Leitartikel

Payment Protection: Provision statt Marge?

KO - Jedes Mal, wenn die Schufa ihren "Schuldenkompass" publiziert, geht ein gemischter Aufschrei durch das deutsche Land. Je nach aufgabenorientierter Interessenlage prangern (!) die einen die zunehmende Armut der sowieso Ärmeren an, die anderen das Staatsversagen in der Schuldnerbetreuung, die nächsten die Verführungskünste der Konsumwerbung, die weiteren das Verkaufsgeschick der Kreditgeber und die Nachfolgenden die intransparente Ungerechtigkeit der Konditionen: Unverkennbar verliert die gerade erst seit zwei Generationen erworbene massenhafte Kreditwürdigkeit des einigermaßen bürgerlichen Menschen eine uralte Kehrseite. Sobald aus einem Kredit eine Last wird, bekommt die ganze Angelegenheit wieder den schlechten Geruch des Schuldenmachens als einer "an sich" tadelnswerten Unmoralität. Ungeachtet der ihm innewohnenden Risiken genießt der Konsumentenkredit von der Rate bis zu Hypotheken aus purer Bankensicht heute einen zunehmend guten Ruf: Er verursacht keine Klumpenausfälle; er verspricht durch die längerfristige Kundenbindung Cross-Selling-Chancen; er verlangt dank eines ständig intensivierten Scorings - die Schufa lebt dafür und davon nicht mehr unbedingt ein Girokonto; er gilt dementsprechend als Akquiseinstrument für allerlei Eindringlinge; er ist massenhaft im Sinne von industriell verarbeitbar; er erscheint angesichts der ungebrochenen und höchst populären Freude an "Lifestyle" als Wachstumsmarkt; die Ratingleute sehen ihn gerne in gemischten Bilanzen; Basel II belohnt ihn.

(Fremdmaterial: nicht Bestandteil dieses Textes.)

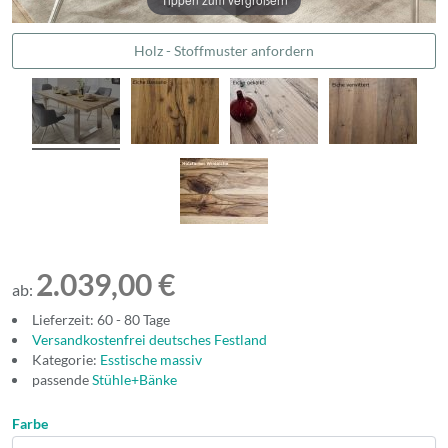
Holz - Stoffmuster anfordern
2.039,00 €
ab:
Lieferzeit: 60 - 80 Tage
Versandkostenfrei deutsches Festland
Kategorie:
Esstische massiv
passende
Stühle+Bänke
Farbe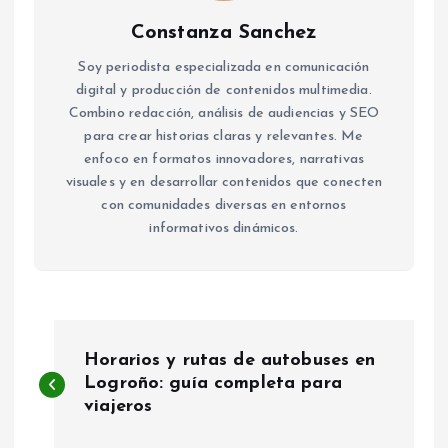
Constanza Sanchez
Soy periodista especializada en comunicación
digital y producción de contenidos multimedia.
Combino redacción, análisis de audiencias y SEO
para crear historias claras y relevantes. Me
enfoco en formatos innovadores, narrativas
visuales y en desarrollar contenidos que conecten
con comunidades diversas en entornos
informativos dinámicos.
N
Horarios y rutas de autobuses en
a
Logroño: guía completa para
viajeros
v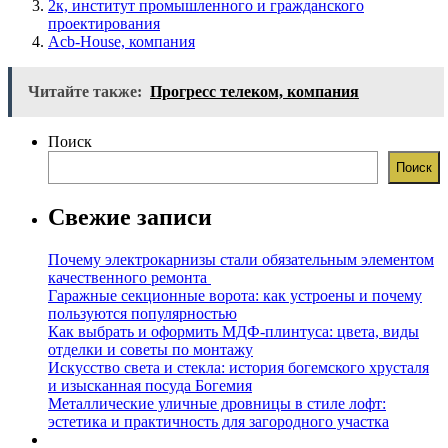
2к, институт промышленного и гражданского
проектирования
Acb-House, компания
Читайте также:
Прогресс телеком, компания
Поиск
Поиск
Свежие записи
Почему электрокарнизы стали обязательным элементом
качественного ремонта
Гаражные секционные ворота: как устроены и почему
пользуются популярностью
Как выбрать и оформить МДФ-плинтуса: цвета, виды
отделки и советы по монтажу
Искусство света и стекла: история богемского хрусталя
и изысканная посуда Богемия
Металлические уличные дровницы в стиле лофт:
эстетика и практичность для загородного участка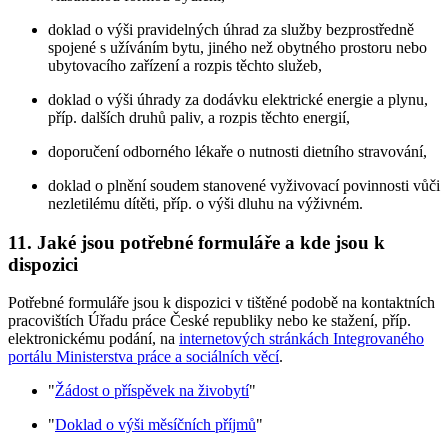
doklad o výši pravidelných úhrad za služby bezprostředně
spojené s užíváním bytu, jiného než obytného prostoru nebo
ubytovacího zařízení a rozpis těchto služeb,
doklad o výši úhrady za dodávku elektrické energie a plynu,
příp. dalších druhů paliv, a rozpis těchto energií,
doporučení odborného lékaře o nutnosti dietního stravování,
doklad o plnění soudem stanovené vyživovací povinnosti vůči
nezletilému dítěti, příp. o výši dluhu na výživném.
11. Jaké jsou potřebné formuláře a kde jsou k
dispozici
Potřebné formuláře jsou k dispozici v tištěné podobě na kontaktních
pracovištích Úřadu práce České republiky nebo ke stažení, příp.
elektronickému podání, na
internetových stránkách Integrovaného
portálu Ministerstva práce a sociálních věcí
.
"
Žádost o příspěvek na živobytí
"
"
Doklad o výši měsíčních příjmů
"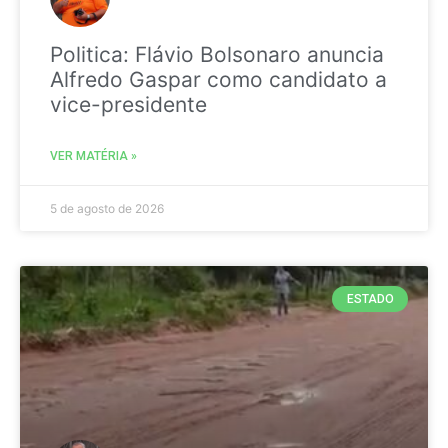
Politica: Flávio Bolsonaro anuncia
Alfredo Gaspar como candidato a
vice-presidente
VER MATÉRIA »
5 de agosto de 2026
ESTADO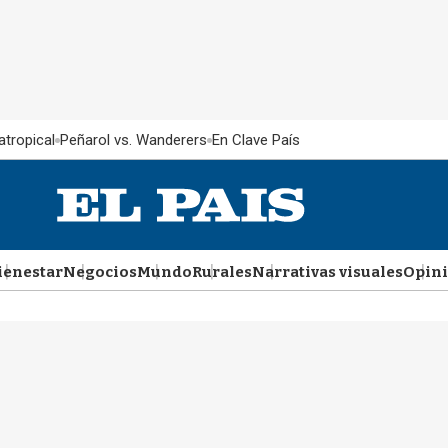
atropical
Peñarol vs. Wanderers
En Clave País
ienestar
Negocios
Mundo
Rurales
Narrativas visuales
Opin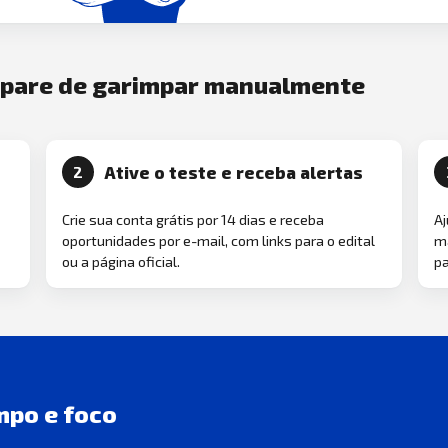
e pare de garimpar manualmente
Ative o teste e receba alertas
2
Crie sua conta grátis por 14 dias e receba
Aj
oportunidades por e-mail, com links para o edital
ma
ou a página oficial.
pa
mpo e foco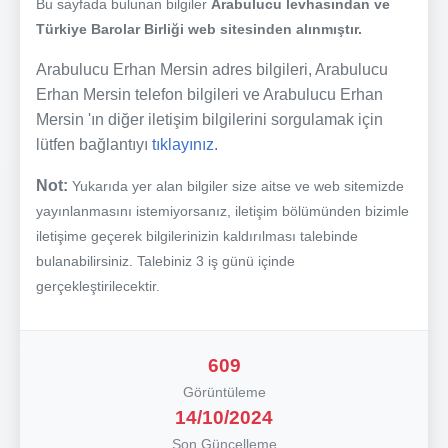
Bu sayfada bulunan bilgiler
Arabulucu levhasından ve
Türkiye Barolar Birliği web sitesinden alınmıştır.
Arabulucu Erhan Mersin adres bilgileri, Arabulucu
Erhan Mersin telefon bilgileri ve Arabulucu Erhan
Mersin 'ın diğer iletişim bilgilerini sorgulamak için
lütfen bağlantıyı
tıklayınız.
Not:
Yukarıda yer alan bilgiler size aitse ve web sitemizde
yayınlanmasını istemiyorsanız, iletişim bölümünden bizimle
iletişime geçerek bilgilerinizin kaldırılması talebinde
bulanabilirsiniz. Talebiniz 3 iş günü içinde
gerçekleştirilecektir.
609
Görüntüleme
14/10/2024
Son Güncelleme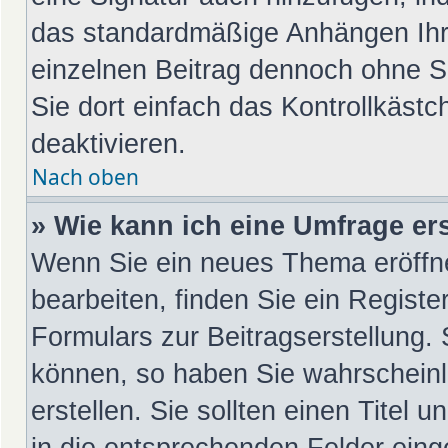
das standardmäßige Anhängen Ihre
einzelnen Beitrag dennoch ohne S
Sie dort einfach das Kontrollkäst
deaktivieren.
Nach oben
» Wie kann ich eine Umfrage ers
Wenn Sie ein neues Thema eröffn
bearbeiten, finden Sie ein Registe
Formulars zur Beitragserstellung. 
können, so haben Sie wahrscheinl
erstellen. Sie sollten einen Titel
in die entsprechenden Felder eing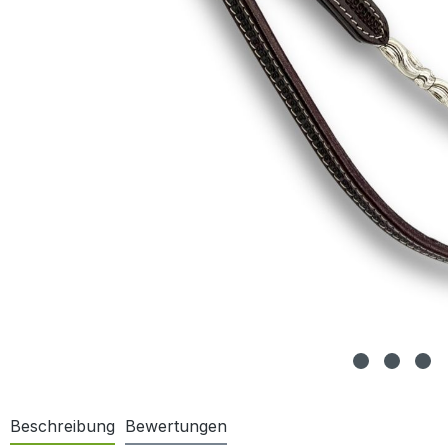
Beschreibung
Bewertungen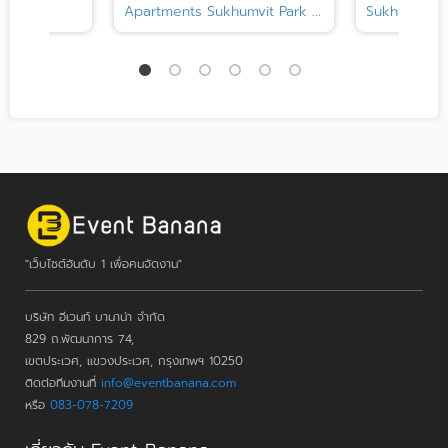
ียม
Apartments Sukhumvit Park ...
Sukhumvit
"เว็บไซต์อันดับ 1 เพื่อคนจัดงาน"
บริษัท อีเวนท์ บานาน่า จำกัด
829 ถ.พัฒนาการ 74,
เขตประเวศ, แขวงประเวศ, กรุงเทพฯ 10250
ติดต่อทีมงานที่
info@eventbanana.com
หรือ
083-078-7209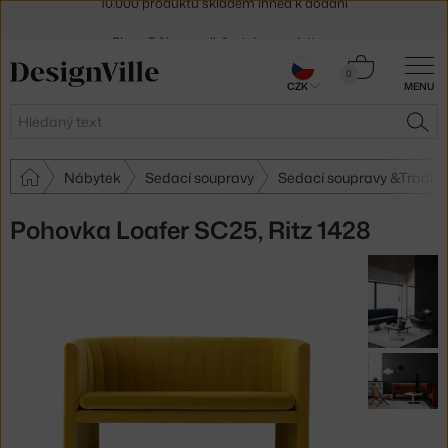
Sleva 5 % pro odběratele
newsletteru
30 dní na vrácení zboží
Košík
0
CZK
MENU
0 Kč
Hledat
HLE
Nábytek
Sedací soupravy
Sedací soupravy &Traditi
Pohovka Loafer SC25, Ritz 1428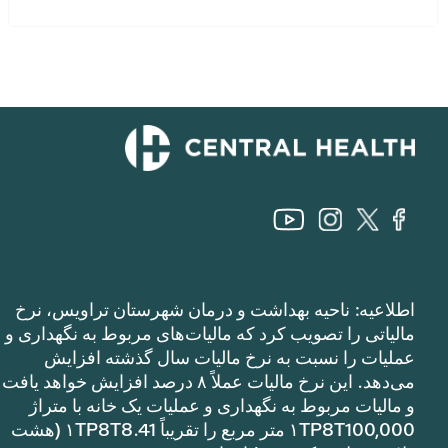
اطلاعیه: ناحیه بهداشت و درمان شهرستان تراویس، نرخ
مالیاتی را تصویب کرد که مالیات‌های مربوط به نگهداری و
عملیات را نسبت به نرخ مالیات سال گذشته افزایش
می‌دهد. این نرخ مالیات عملاً ۸ درصد افزایش خواهد یافت
و مالیات مربوط به نگهداری و عملیات یک خانه با متراژ
۱TP8T100,000 متر مربع را تقریباً ۱TP8T8.41 (هشت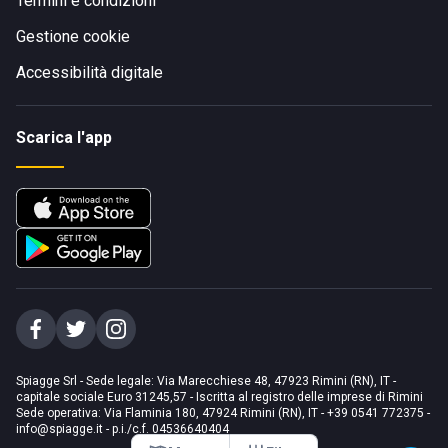
Termini e condizioni
Gestione cookie
Accessibilità digitale
Scarica l'app
Spiagge Srl - Sede legale: Via Marecchiese 48, 47923 Rimini (RN), IT -
capitale sociale Euro 31245,57 - Iscritta al registro delle imprese di Rimini
Sede operativa: Via Flaminia 180, 47924 Rimini (RN), IT
-
+39 0541 772375
-
info@spiagge.it
- p.i./c.f. 04536640404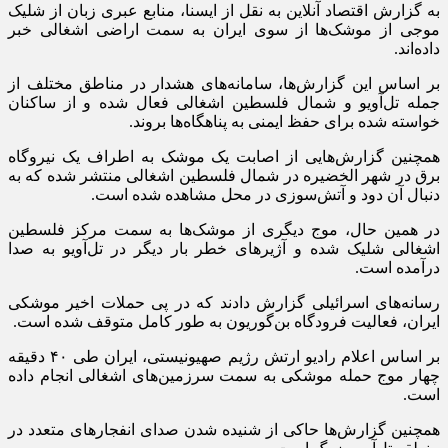
به گزارش اقتصاد آنلاین به نقل از ایسنا، منابع عبری زبان از شلیک
موجی از موشک‌ها از سوی ایران به سمت اراضی اشغالی خبر
داده‌اند.
بر اساس این گزارش‌ها، سامانه‌های هشدار در مناطق مختلف از
جمله تل‌آویو و شمال فلسطین اشغالی فعال شده و از ساکنان
خواسته شده برای حفظ ایمنی به پناهگاه‌ها بروند.
همچنین گزارش‌هایی از اصابت یک موشک به اطراف یک نیروگاه
برق در شهر الخضیره در شمال فلسطین اشغالی منتشر شده که به
دنبال آن دود و آتش‌سوزی در محل مشاهده شده است.
در همین حال، موج دیگری از موشک‌ها به سمت مرکز فلسطین
اشغالی شلیک شده و آژیرهای خطر بار دیگر در تل‌آویو به صدا
درآمده است.
رسانه‌های اسرائیلی گزارش دادند که در پی حملات اخیر موشکی
ایران، فعالیت فرودگاه بن‌گوریون به‌ طور کامل متوقف شده است.
بر اساس اعلام رادیو ارتش رژیم صهیونیستی، ایران طی ۴۰ دقیقه
چهار موج حمله موشکی به سمت سرزمین‌های اشغالی انجام داده
است.
همچنین گزارش‌ها حاکی از شنیده شدن صدای انفجارهای متعدد در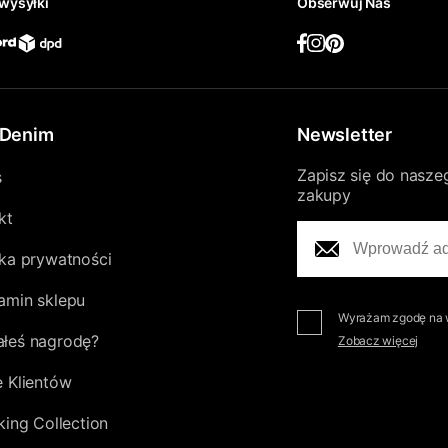
wysyłki
Obserwuj Nas
Denim
Newsletter
Zapisz się do nasze
s
zakupy
kt
yka prywatności
amin sklepu
Wyrażam zgodę na w
łeś nagrodę?
Zobacz więcej
e Klientów
king Collection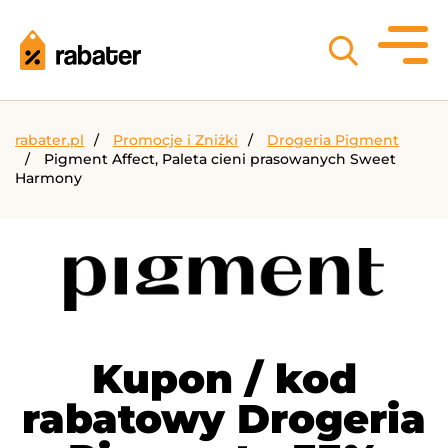
rabater.pl
Promocje i Zniżki
Drogeria Pigment
Pigment Affect, Paleta cieni prasowanych Sweet
Harmony
Kupon / kod
rabatowy Drogeria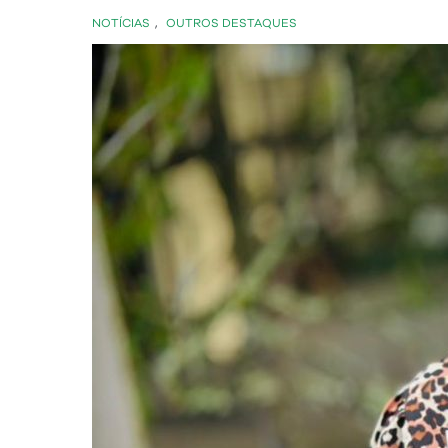
NOTÍCIAS
,
OUTROS DESTAQUES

Kein Wunder somit, dass die jüngeren Geschäftsideen für "modernes" Bankgeschäft so ausgeprägt um den Konsumentenkredit kreisen. Die Diba ist da geradezu zum Synonym für den Fortschritt avanciert, wie es früher bei KKB und dann Citibank gewesen ist. Die Norisbank und ihr "Easy Credit" erreichen sogar getrennt bislang unnachvollziehbare Übernahmepreise. Die Landesbanken setzen mit Tochterprodukten dem (oder den!) Verbund zu. Der Revolving Credit ist die ewige Hoffnung des Kreditkartengeschäfts. An all diesem institutionellen Bemühen gemessen, müsste der Konsumentenkredit nun eigentlich schon seit ein paar Jahren kräftig an Volumina gewinnen. Das tut er aber nicht. Die Bundesbankstatistik jedenfalls zeigt Sensationelles mitnichten. Besonders hart, so auch eben bei der Konferenz "Payment Protection" von "bank und markt" berichtet, hat die Konkurrenz die Margen im Ratenkredit angegriffen. Es soll bereits Finanzierer geben, "die mit dem Kredit praktisch nichts mehr verdienen!" Aber gottlob erlebt nun ein Produkt seine Renaissance, das dem Geschäft insgesamt eine angemessene Auskömmlichkeit sichert: Die klassische Restschuldversicherung, vor allem in Form der Todesfallversicherung für Kreditraten und Kreditsalden. Tatsächlich zeigt sich beim Blick in nicht wenige Spezialbankbilanzen, dass die Provisionseinnahmen aus der Restschuldpolice den Zinsüberschuss nicht nur erreichen, sondern übertreffen.

Und weil das Grundprinzip der "individuellen Absicherung" durchaus leichter an Kreditnehmer zu vermitteln ist, wenn nicht seine Erben profitieren, sondern auch der Schuldner selbst, sind Arbeitsfähigkeit, Arbeitslosigkeit und sogar Scheidung als Versicherungsfälle ordentlich in Mode gekommen. Mehr noch: Die Restschuldversicherung ist dabei, sich eben unter dem schönen Sammelnamen "Payment Protection" für alle Arten regelmäßiger Zahlungen zu empfehlen. Und vielleicht, ganz vielleicht klettert auch ein Uraltflop wieder hinter seinem Grabstein hervor - das "Sparprogramm mit Versicherungsschutz", das vor 25 Jahren als Kampfansage der Banken an die Assekuranz gewertet wurde. Es verstarb, weil niemand gerne nur für seine Nachkommen darbt, da es nur im Todesfall die Sparrate übernahm. Aber vielleicht ist es nun gerade das Richtige für die Freunde der dauerhaften Hartz IV-Karriere - kurz vor ihrem Eintritt.

PS: Bei den Easy Credits liegt der Anteil der Restschuldversicherungen bei über 70 Prozent, bei der Citibank liegt er zwischen 65 und 70 Prozent.